Deputy Minister of Finance, Labour and Transfers
- In office November 2023 – February 2026
- Prime Minister: Albin Kurti

Personal details
- Born: 5 July 1970 (age 56) Graboc, Fushë Kosova, Yogoslavia
- Party: Vetëvendosje

= Avni Zogiani =

Albanian critic, journalist and activist

Avni Zogiani (born 5 July 1970) is a Kosovan activist, politician and deputy government minister. A member of Vetëvendosje, he is currently serving as Deputy Minister of Environment, Spatial Planning and Infrastructure.

==Early life and career==
Zogiani was born on 5 July 1970 in Graboc in Fushë Kosova municipality. He studied media and public relations at Indiana University and has a Master's degree in Contemporary European Studies from the University of Sussex. He worked as a journalist from 1997 to 2002, including reporting on the Kosovo War and Kosovan elections for local and international media such as CNN, Time and Balkan Insight.

==Activism==
The anti-corruption Levizja Çohu movement was founded in September 2005 by a group of young scholars and journalists including Zogiani. Çohu's work antagonised powerful interests in organised crime and politics and Zogiani and his family have received numerous threats. Zogiani also worked with the Kosovo Centre for Investigative Journalism which provides training and assistance with research for investigative journalists.

==Politics==
Zogiani joined Vetëvendosje in 2014 and is a presidency member of the party's branch in Fushë Kosova.
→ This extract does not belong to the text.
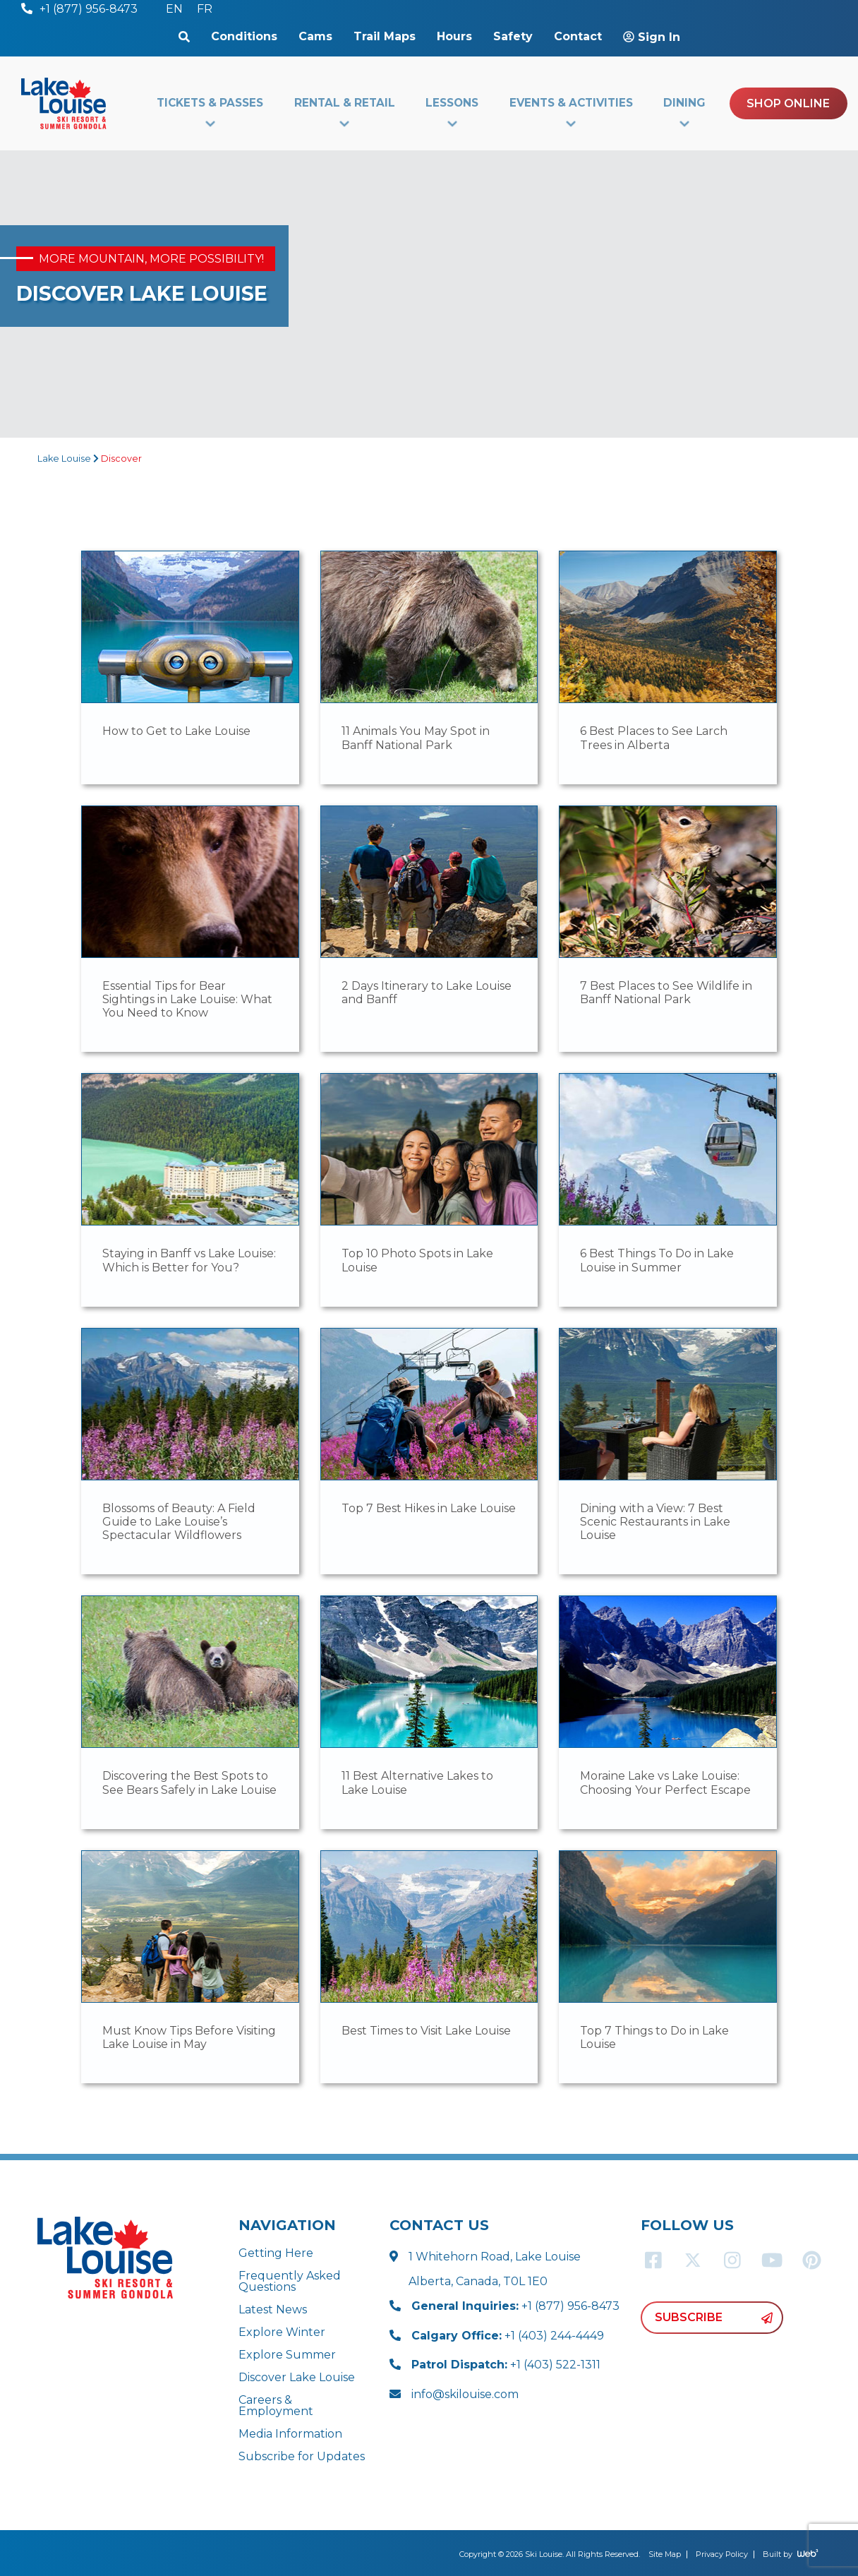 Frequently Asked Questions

He was an advisor to the Vetëvendosje parliamentary group during the sixth legislature of the Assembly of Kosovo (2017-2019). Zogiani served as Deputy Minister of Infrastructure and Environment during 2020 in the first Kurti government. He was a candidate in the 2021 Kosovan parliamentary election but was not elected.
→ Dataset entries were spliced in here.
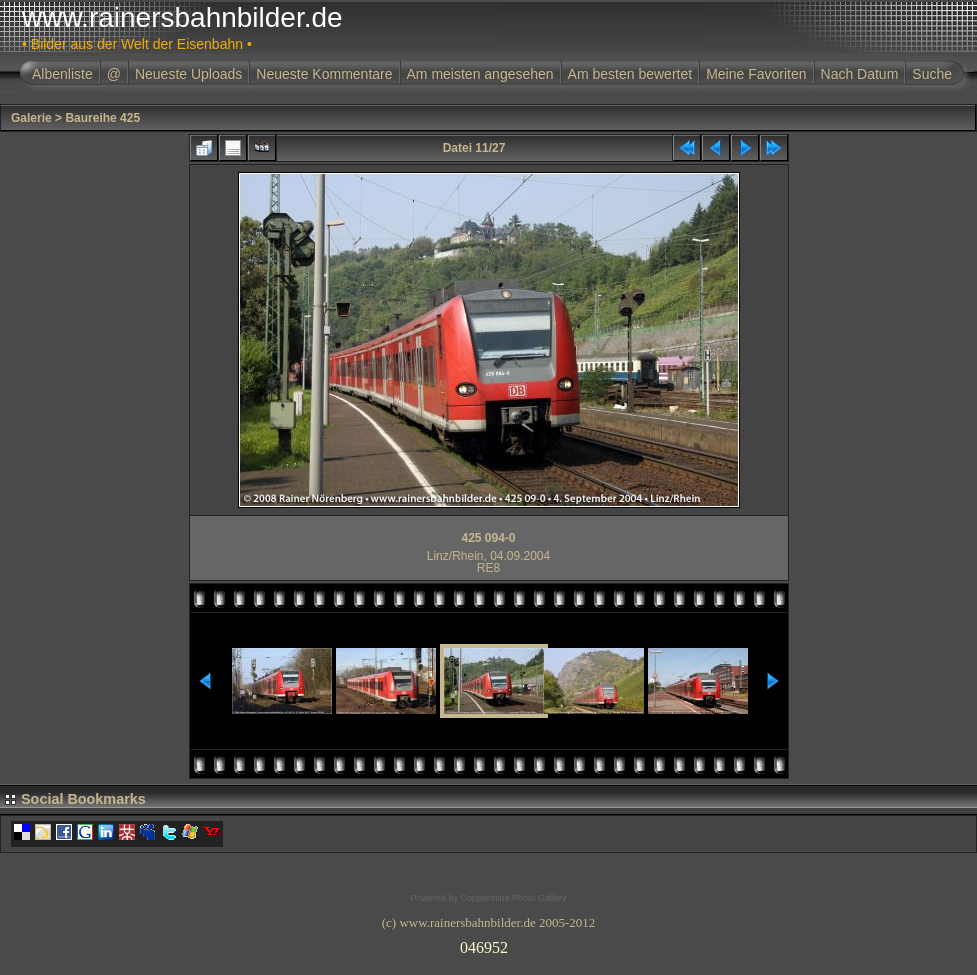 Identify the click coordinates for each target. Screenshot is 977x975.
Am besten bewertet (630, 74)
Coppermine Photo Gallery (513, 898)
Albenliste (62, 74)
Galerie (31, 118)
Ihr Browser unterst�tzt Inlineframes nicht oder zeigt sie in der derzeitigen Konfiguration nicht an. (489, 944)
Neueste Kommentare (324, 74)
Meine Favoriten (756, 74)
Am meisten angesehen (480, 74)
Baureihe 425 (102, 118)
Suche (932, 74)
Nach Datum (860, 74)
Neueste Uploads (188, 74) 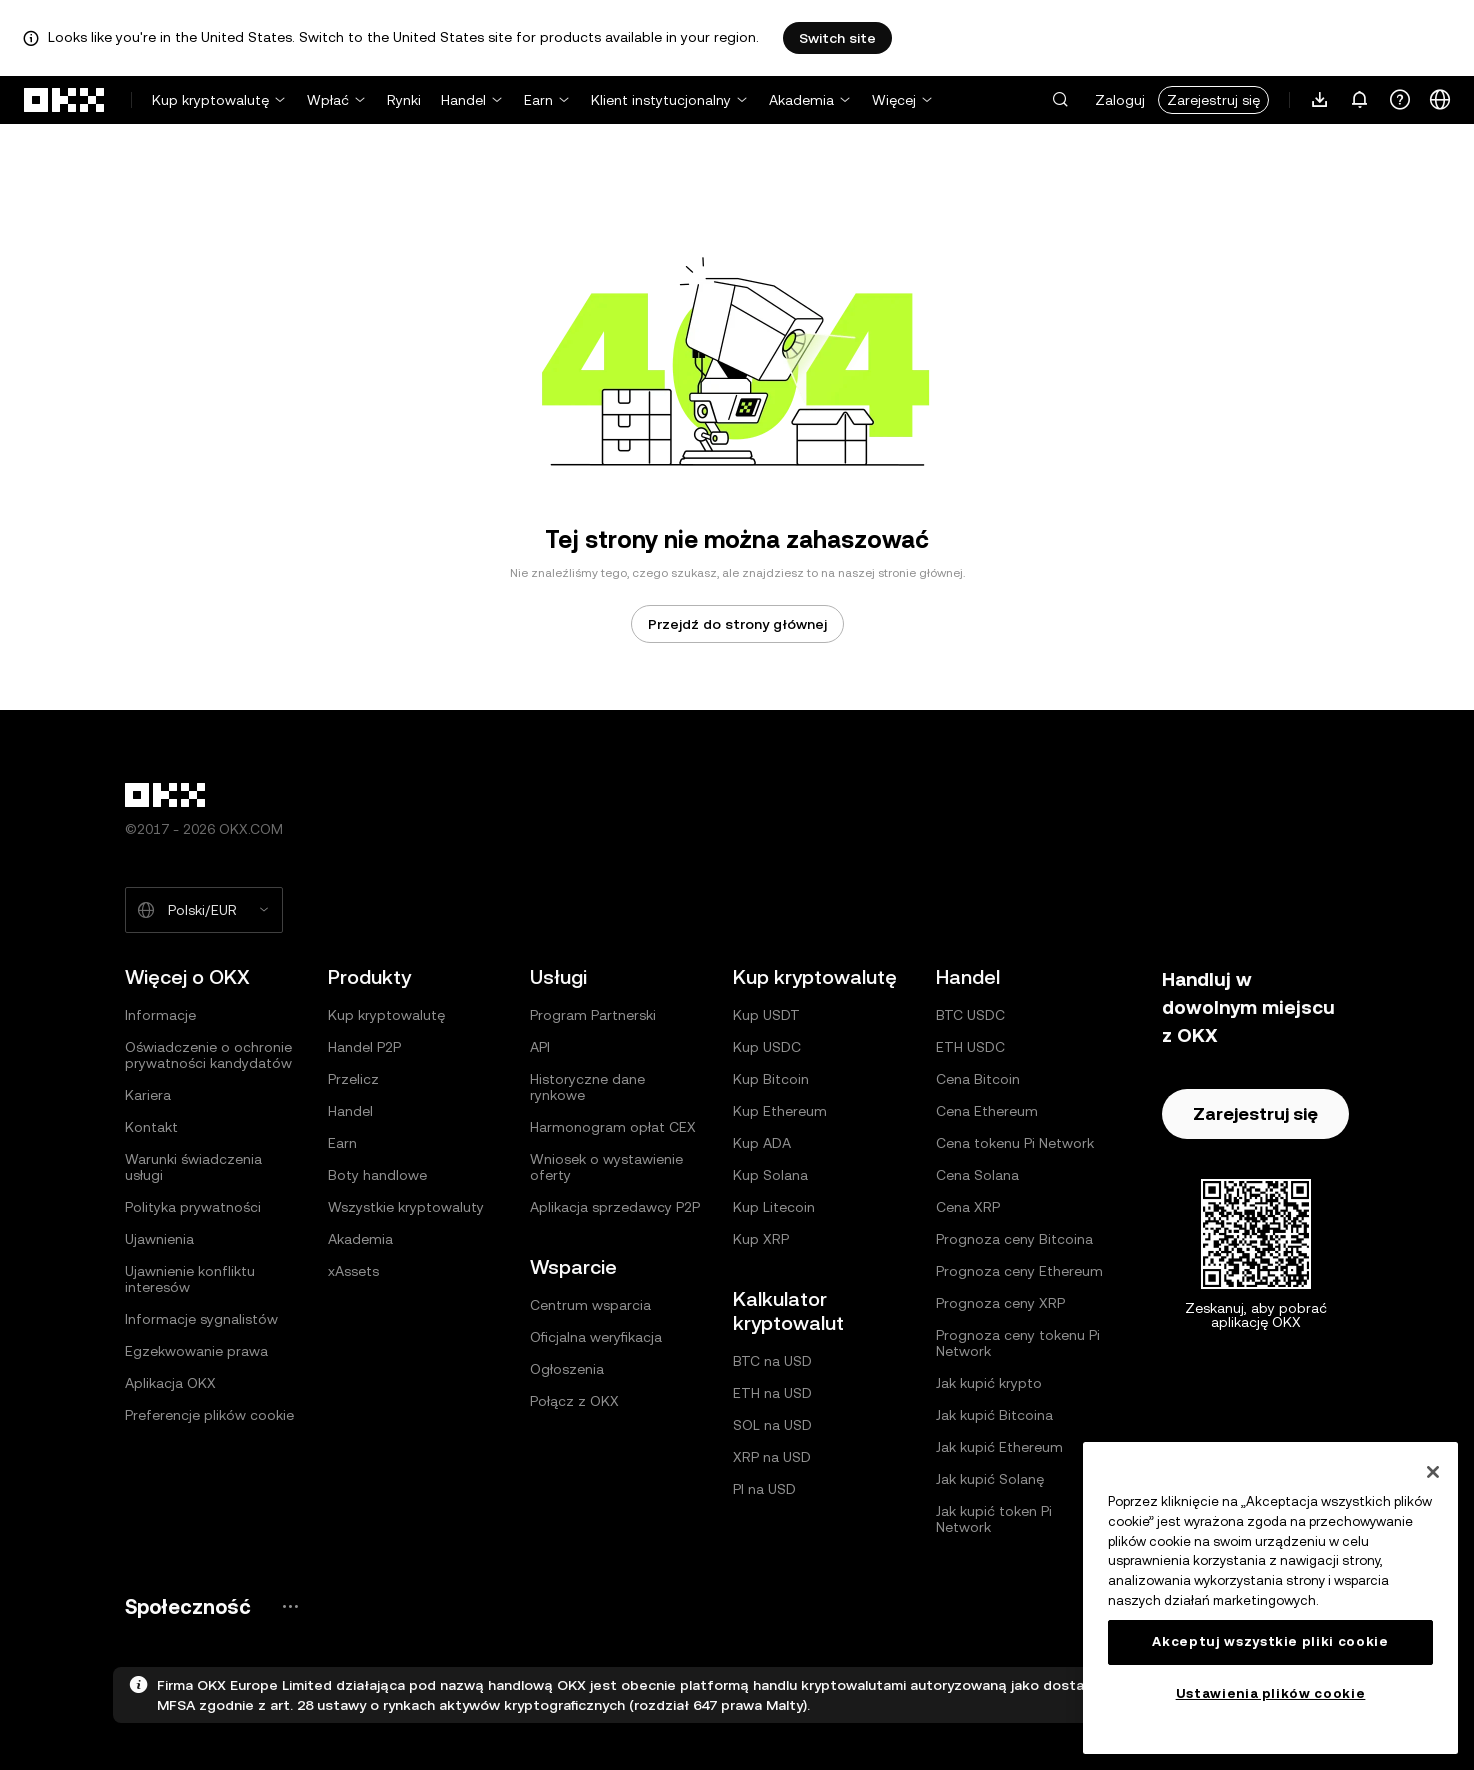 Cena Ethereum (987, 1111)
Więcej (894, 100)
Zogiani was appointed Deputy Minister of Environment, Spatial Planning and Infrastructure in May 2023. He was appointed Deputy Minister of Finance, Labour and Transfers in November 2023. In October 2025 Prime Minister Albin Kurti nominated Zogiani to be Minister of Education in his proposed government but the government failed to receive enough support in the Assembly. Zogiani was appointed First Deputy Minister of Environment and Spatial Planning in February 2026.